Los ángeles adolescentes
El color de los ángeles
Eva Díaz Pérez
Planeta
352 páginas | 20 euros
Aparece en la estupenda colección Autores Españoles e Iberoamericanos de Planeta una novela que vale, no su peso en oro —porque la obra, que tiene 350 páginas no pesa demasiado—, sino el peso en oro de lo que pesa la totalidad de ejemplares que componen la primera edición de la novela. Y digo esto porque hacía tiempo que no me encontraba con un artefacto narrativo tan bien escrito, tan bien hilvanado y tan bien ejecutado como esta incursión de Eva Díaz Pérez en la biografía del sevillano Bartolomé Esteban Murillo con ocasión del cuarto centenario de su nacimiento. En efecto, Murillo nació a orillas del Guadalquivir en 1617 y murió en la misma ciudad en que había nacido sesenta y cinco años después, en 1682. En enero del año de su muerte cayó de un andamio al que había subido para experimentar con el azul atlántico imposible que necesitaba para terminar la esquina de gloria de sus Desposorios de Santa Catalina, y desde su caída no hizo más que acercarse más y más a la muerte, que tendría lugar tres meses después, cuando el ruido del mundo —glosando a Eva— dejó de sonar para él y se convirtió en ese silencio que nadie como él supo pintar en sus maravillosos cuadros.
La caída del andamio de Murillo me era conocida desde hace muchos años. Un profesor de Historia del Arte, en mi remoto bachillerato, me la había contado en clase, aludiendo a que la caída le produjo una serie de hemorragias internas que acabarían produciéndole la muerte, pues “por su mucha honestidad” —Palomino scripsit— no se dejó reconocer por los médicos, lo que impidió que estos pudieran hacer algo por él. Es la leyenda que ha circulado siempre sobre el óbito del maestro, leyenda que Eva Díaz Pérez acepta tan solo parcialmente, relacionando al pintor con un médico, el doctor Sigüenza, que conocía perfectamente a Murillo sin ropa y que atendió a la familia desde los días terribles de la peste en Sevilla (1649), que tanto dolor trajo al artista y a su esposa —desde 1645— Beatriz de Cabrera, pues les robó la vida de sus tres primeros hijos. Con todos los datos proporcionados por la abundante literatura científica suscitada por Murillo en los tres últimos siglos, Díaz Pérez ha urdido una novela de una delicadeza y una pericia tales, que su lectura se convierte en una de las operaciones más deliciosas que ha podido uno llevar a cabo en los últimos meses.

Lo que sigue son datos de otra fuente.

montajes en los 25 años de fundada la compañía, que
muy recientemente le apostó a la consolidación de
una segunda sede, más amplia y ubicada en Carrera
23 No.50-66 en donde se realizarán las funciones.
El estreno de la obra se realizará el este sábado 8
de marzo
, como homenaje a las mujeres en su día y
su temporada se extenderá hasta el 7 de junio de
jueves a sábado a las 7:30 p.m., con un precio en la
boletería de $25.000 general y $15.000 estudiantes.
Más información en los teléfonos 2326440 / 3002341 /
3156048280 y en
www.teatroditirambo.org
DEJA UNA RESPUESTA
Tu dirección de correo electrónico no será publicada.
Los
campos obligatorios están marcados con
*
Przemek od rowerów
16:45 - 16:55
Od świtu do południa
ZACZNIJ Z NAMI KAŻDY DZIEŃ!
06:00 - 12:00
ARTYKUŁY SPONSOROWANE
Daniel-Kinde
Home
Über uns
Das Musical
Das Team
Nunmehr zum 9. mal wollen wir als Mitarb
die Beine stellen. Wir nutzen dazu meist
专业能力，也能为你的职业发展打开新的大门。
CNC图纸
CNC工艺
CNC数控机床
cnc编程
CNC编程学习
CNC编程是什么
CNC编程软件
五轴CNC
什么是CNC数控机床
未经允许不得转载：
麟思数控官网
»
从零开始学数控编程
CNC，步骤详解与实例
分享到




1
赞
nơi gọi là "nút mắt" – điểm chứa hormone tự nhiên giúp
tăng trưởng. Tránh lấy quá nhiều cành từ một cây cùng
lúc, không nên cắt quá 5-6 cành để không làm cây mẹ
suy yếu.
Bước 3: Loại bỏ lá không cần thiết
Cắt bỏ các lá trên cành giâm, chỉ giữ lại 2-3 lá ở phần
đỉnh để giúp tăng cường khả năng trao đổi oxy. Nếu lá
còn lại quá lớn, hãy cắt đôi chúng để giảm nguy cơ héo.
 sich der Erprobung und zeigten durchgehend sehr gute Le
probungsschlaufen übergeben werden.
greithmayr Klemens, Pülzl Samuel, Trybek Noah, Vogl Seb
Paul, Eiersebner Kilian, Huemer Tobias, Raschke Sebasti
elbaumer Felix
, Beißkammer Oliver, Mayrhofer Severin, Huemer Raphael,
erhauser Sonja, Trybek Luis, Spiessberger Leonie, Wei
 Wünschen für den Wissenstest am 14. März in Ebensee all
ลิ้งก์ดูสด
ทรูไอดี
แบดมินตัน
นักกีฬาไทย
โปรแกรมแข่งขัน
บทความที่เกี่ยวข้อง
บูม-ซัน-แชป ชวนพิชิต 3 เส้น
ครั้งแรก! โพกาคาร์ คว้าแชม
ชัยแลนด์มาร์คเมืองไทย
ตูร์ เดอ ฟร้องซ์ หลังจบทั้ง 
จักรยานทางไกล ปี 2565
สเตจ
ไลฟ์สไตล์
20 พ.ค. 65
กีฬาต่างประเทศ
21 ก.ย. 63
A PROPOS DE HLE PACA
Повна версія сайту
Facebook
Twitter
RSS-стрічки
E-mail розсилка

Sobre la vida del pintor hispalense, sencilla y poco pródiga en hazañas de alto copete, ha entretejido un plot muy sugestivo sobre los “ángeles” adolescentes que demandaban los pervertidos sevillanos de la época para su solaz licencioso, jugándose literalmente la vida en ese trance, pues la sodomía estaba castigada con la hoguera. Un esclavo mulato y el aprendiz más aventajado del pintor andan involucrados, en mayor o menor grado, con la cofradía pederástica de Rochela el Zurdo, y son estas peripecias de ambos las que prestan al relato un ritmo argumental más aventurero, que contrasta de modo magistral con las reflexiones, de un marcado carácter lírico y filosófico a la vez, atribuidas al protagonista de la novela, que acribillan El color de los ángeles con loci memorabiles como este: “Murillo sabe que para pintar el cielo no tiene más remedio que mirar al fango de la tierra, lleno de inmundicias y de sangre sucia. Y que nada malo hay en ello”. Como memorable es también el encuentro en Madrid de los dos genios sevillanos, Murillo y Velázquez, y el consejo de Diego a Bartolomé: “Pinta el aire, querido amigo. Pinta el instante. Pinta el silencio. Solo así encontrarás la gloria inmortal que buscas”.

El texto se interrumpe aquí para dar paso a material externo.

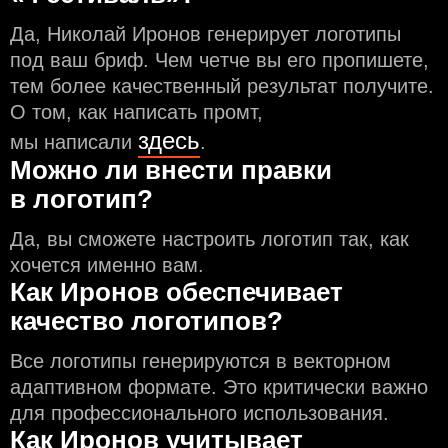
Да, Николай Иронов генерирует логотипы
под ваш бриф. Чем чeтче вы его пропишете,
тем более качественный результат получите.
О том, как написать промт,
здесь
мы написали
.
Можно ли внести правки
в логотип?
Да, вы сможете настроить логотип так, как
хочется именно вам.
Как Иронов обеспечивает
качество логотипов?
Все логотипы генерируются в векторном
адаптивном формате. Это критически важно
для профессионального использования.
Как Иронов учитывает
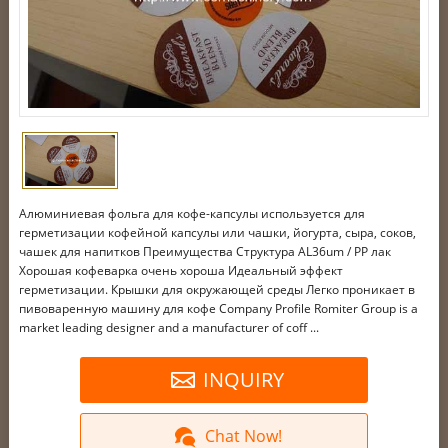
Алюминиевая фольга для кофе-капсулы используется для
герметизации кофейной капсулы или чашки, йогурта, сыра, соков,
чашек для напитков Преимущества Структура AL36um / PP лак
Хорошая кофеварка очень хороша Идеальный эффект
герметизации. Крышки для окружающей среды Легко проникает в
пивоваренную машину для кофе Company Profile Romiter Group is a
market leading designer and a manufacturer of coff ...
INQUIRY
Chat Now!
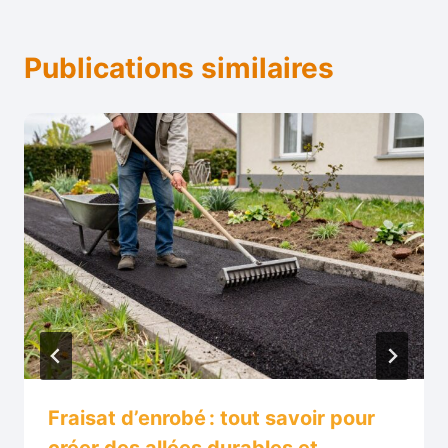
Publications similaires
Fraisat d’enrobé : tout savoir pour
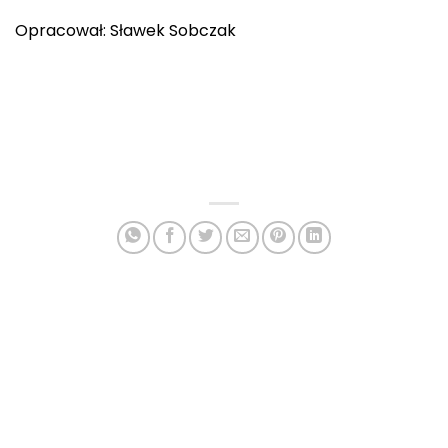
Opracował: Sławek Sobczak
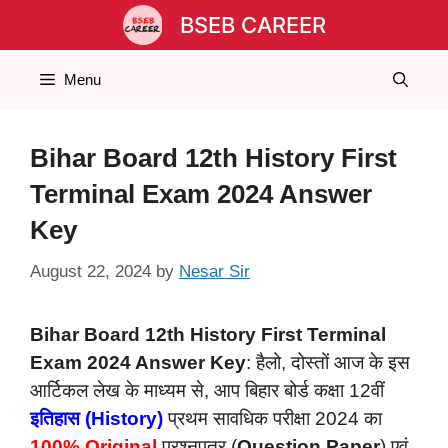
Skip
BSEB CAREER
to
content
Menu
Bihar Board 12th History First
Terminal Exam 2024 Answer
Key
August 22, 2024
by
Nesar Sir
Bihar Board 12th History First Terminal
Exam 2024 Answer Key
: हैलो, दोस्तों आज के इस
आर्टिकल लेख के माध्यम से, आप बिहार बोर्ड कक्षा 12वीं
इतिहास
(History)
प्रथम सावधिक परीक्षा 2024 का
100% Original
प्रश्नपत्र (
Question Paper
) एवं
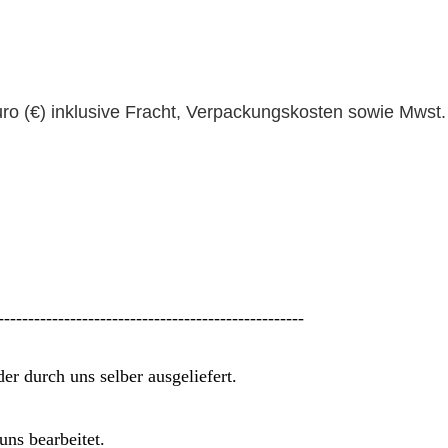
uro (€) inklusive Fracht, Verpackungskosten sowie Mwst.
---------------------------------------------------
r durch uns selber ausgeliefert.
ns bearbeitet.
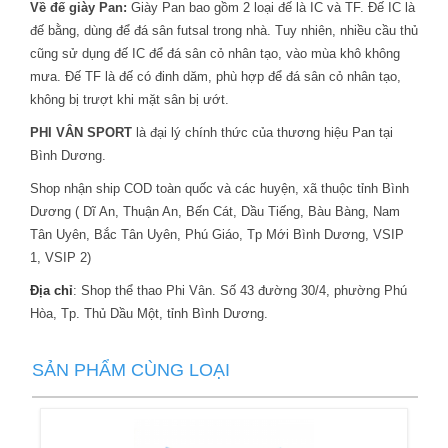
Về đế giày Pan:
Giày Pan bao gồm 2 loại đế là IC và TF. Đế IC là
đế bằng, dùng để đá sân futsal trong nhà. Tuy nhiên, nhiều cầu thủ
cũng sử dụng đế IC để đá sân cỏ nhân tạo, vào mùa khô không
mưa. Đế TF là đế có đinh dăm, phù hợp để đá sân cỏ nhân tạo,
không bị trượt khi mặt sân bị ướt.
PHI VÂN SPORT
là đại lý chính thức của thương hiệu Pan tại
Bình Dương.
Shop nhận ship COD toàn quốc và các huyện, xã thuộc tỉnh Bình
Dương ( Dĩ An, Thuận An, Bến Cát, Dầu Tiếng, Bàu Bàng, Nam
Tân Uyên, Bắc Tân Uyên, Phú Giáo, Tp Mới Bình Dương, VSIP
1, VSIP 2)
Địa chỉ
: Shop thể thao Phi Vân. Số 43 đường 30/4, phường Phú
Hòa, Tp. Thủ Dầu Một, tỉnh Bình Dương.
SẢN PHẨM CÙNG LOẠI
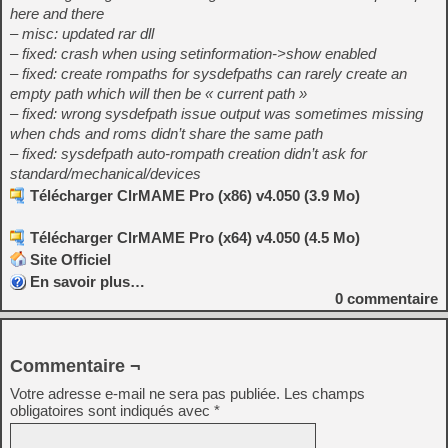
here and there
– misc: updated rar dll
– fixed: crash when using setinformation->show enabled
– fixed: create rompaths for sysdefpaths can rarely create an
empty path which will then be « current path »
– fixed: wrong sysdefpath issue output was sometimes missing
when chds and roms didn’t share the same path
– fixed: sysdefpath auto-rompath creation didn’t ask for
standard/mechanical/devices
Télécharger ClrMAME Pro (x86) v4.050 (3.9 Mo)
Télécharger ClrMAME Pro (x64) v4.050 (4.5 Mo)
Site Officiel
En savoir plus…
0
commentaire
Commentaire ¬
Votre adresse e-mail ne sera pas publiée.
Les champs
obligatoires sont indiqués avec
*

La invención de personajes como la abnegada esclava Juana, el duque bujarrón o la duquesa encantadora, amplían el radio de acción narrativo y lo enriquecen con unos caracteres inolvidables. Una novela, pues, la de Eva Díaz Pérez hecha para instruir y deleitar al mismo tiempo y, sobre todo, para permanecer, pues es con voluntad de permanencia como se ha escrito esta excelente muestra de la mejor prosa española contemporánea.